Много-много лет я жил в одном доме, и там росла маленькая девочка, дочка хозяйки. Она очень ловко ездила по перилам и очень плохо играла на пианино. И то, и другое не раз надоедало мне. По утрам и по вечерам она приносила мне завтрак и ужин и довольно часто оставалась поговорить со мной, пока я ел. Это была очень болтливая девочка, да я и сам был разговорчив. Когда ей исполнилось восемнадцать или около того, я уже привык к ней так, что если завтрак мне приносила ее мать, меня выбивало из колеи на весь день. Личико у девочки было ясное, как солнце, и ее широкие, ленивые, беззаботные жесты и девчоночий лепет были приятны человеку, чье одиночество доходило до него только в ее обществе. С тех пор я часто размышлял обо всем этом, и мне кажется, что именно так все и началось. Она выслушивала мои мнения обо всем и соглашалась с ними, ведь своих у нее еще не было. Она была хорошей девушкой, только ленивой умом и телом; ну, ребенком.
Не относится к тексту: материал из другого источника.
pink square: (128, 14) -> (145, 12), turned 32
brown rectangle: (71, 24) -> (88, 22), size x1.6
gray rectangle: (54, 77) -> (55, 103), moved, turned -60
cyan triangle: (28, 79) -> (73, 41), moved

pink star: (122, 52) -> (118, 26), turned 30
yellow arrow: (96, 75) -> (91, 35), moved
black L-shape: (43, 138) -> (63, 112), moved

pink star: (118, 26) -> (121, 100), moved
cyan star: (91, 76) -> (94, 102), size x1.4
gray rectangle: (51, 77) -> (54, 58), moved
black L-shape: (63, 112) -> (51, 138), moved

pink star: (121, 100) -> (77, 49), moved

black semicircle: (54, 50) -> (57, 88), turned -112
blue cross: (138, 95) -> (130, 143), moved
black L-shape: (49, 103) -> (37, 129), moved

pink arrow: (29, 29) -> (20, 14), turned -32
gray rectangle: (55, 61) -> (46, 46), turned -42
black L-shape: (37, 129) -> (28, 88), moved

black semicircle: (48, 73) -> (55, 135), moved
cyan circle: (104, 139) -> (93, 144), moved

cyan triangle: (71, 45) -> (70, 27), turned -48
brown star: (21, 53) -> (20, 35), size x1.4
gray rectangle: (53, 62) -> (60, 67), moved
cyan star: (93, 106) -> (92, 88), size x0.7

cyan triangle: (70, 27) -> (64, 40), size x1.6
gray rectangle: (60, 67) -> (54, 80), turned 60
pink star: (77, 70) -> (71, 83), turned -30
Речь ее была такой же, как повадки: она все время словно каталась по перилам; мысли ее закручивались, говорила она рывками, перескакивая с одного на другое без малейшего различия, и могла говорить очень долго и не сказать ровным счетом ничего. Я все это замечал и видел, но, думаю, мне слишком нравился собственный острый деловой ум, и я слишком устал, хотя тогда я еще не понимал этого, от своих остроумных деловых компаньонов – Боже ты мой! я ведь всех их помню. Иметь голову на плечах, как они это называют, очень легко, но нелегко достичь хоть чуточки веселости, беззаботности, ребячества или что уж там у нее было. К тому же, приятно чувствовать себя выше кого-то, хотя бы и выше маленькой девочки.
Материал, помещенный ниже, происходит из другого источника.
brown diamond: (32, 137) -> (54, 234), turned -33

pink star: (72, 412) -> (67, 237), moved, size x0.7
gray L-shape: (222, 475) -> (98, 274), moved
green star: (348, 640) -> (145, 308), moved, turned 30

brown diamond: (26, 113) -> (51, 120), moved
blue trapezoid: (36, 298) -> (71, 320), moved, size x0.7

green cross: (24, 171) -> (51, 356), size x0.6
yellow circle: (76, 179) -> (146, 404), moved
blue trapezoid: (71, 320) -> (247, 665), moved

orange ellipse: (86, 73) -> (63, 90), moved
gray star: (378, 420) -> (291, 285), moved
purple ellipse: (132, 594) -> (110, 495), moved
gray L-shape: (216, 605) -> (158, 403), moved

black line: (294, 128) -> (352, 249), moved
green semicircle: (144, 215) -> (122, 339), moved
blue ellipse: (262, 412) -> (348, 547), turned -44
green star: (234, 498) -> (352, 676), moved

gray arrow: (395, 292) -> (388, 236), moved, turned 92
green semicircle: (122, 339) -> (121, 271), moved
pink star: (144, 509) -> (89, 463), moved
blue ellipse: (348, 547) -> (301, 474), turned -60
Однажды мне в голову пришла мысль: "Не пора ли остепениться?" Не знаю, откуда появилась такая идея; такое часто можно услышать, и всегда кажется, будто это относится к кому-то другому, однако, не знаю, что заставило меня задуматься об этом. Я повел себя глупо: я накупил галстуков и всяческих воротничков, начал проглаживать свои брюки, кладя их на ночь под матрац и лежа на них всю ночь, – я даже не думал о том, что я в три раза старше ее. Я приносил домой сладости для нее, и ей это очень нравилось. Она сказала, что обожает сладости, и все время требовала, чтобы я тоже ел их с нею: ей нравилось разговаривать об их вкусе. У меня от них болели зубы, но я все равно покупал их, хотя тогда я ненавидел зубную боль так же, как и сладости. Потом я попросил ее погулять со мной. Она охотно согласилась, и для меня это было нечто совершенно новое. На самом деле, пожалуй, даже восхитительное. После того раза мы гуляли вместе часто, и иногда встречали людей, которых я знал, молодых людей с моей службы и из других учреждений. Я смущался, когда, здороваясь со мною, иные подмигивали. Мне было приятно рассказывать девушке, кто они такие, чем занимаются и сколько получают:

ведь я мало о ком чего-то не знал. Я рассказывал ей о собственном положении на службе и о том, что говорил мне начальник днем. Иногда мы разговаривали о том, что писали в вечерних газетах. Убийство, какая-нибудь деталь бракоразводного процесса, речь, произнесенная каким-нибудь политиком, или цены на бирже. Ей было интересно все, о чем можно было поговорить. И ее участие в разговоре было приятно. Шляпка каждой дамы, проходившей мимо, доводила ее до вершин восхищения или ввергала в бездны презрения. Она рассказывала мне, кто из этих леди – карга, а кто гусыня. С ее не умолкавшего язычка я стал узнавать кое-что о человечестве, и, несмотря на то, что большинство людей казались ей забавными паяцами или великолепными, царственными принцами, я заметил, что она никогда не говорила ни о ком худого слова, хотя многие из тех, на которых она клала глаз, были совершенно обыденными людьми. Пока я не начал гулять с нею, я не знал, что такое витрина магазина. Особенно витрина ювелирного магазина: в ней содержались прелюбопытнейшие вещи. Она рассказывала мне, как носить тиару и подвески, и объясняла, какие запонки мне следует надевать: они должны быть золотыми и с красными камнями; она показывала мне нитки жемчуга или бриллиантов, которые, как она считала, прелестно смотрелись бы на ней; а однажды сказала мне, что я ей очень нравлюсь. Я был очень обрадован тогда, я был в восторге, но я был деловым человеком, и почти ничего не ответил ей. Я никогда не любил брать кота в мешке.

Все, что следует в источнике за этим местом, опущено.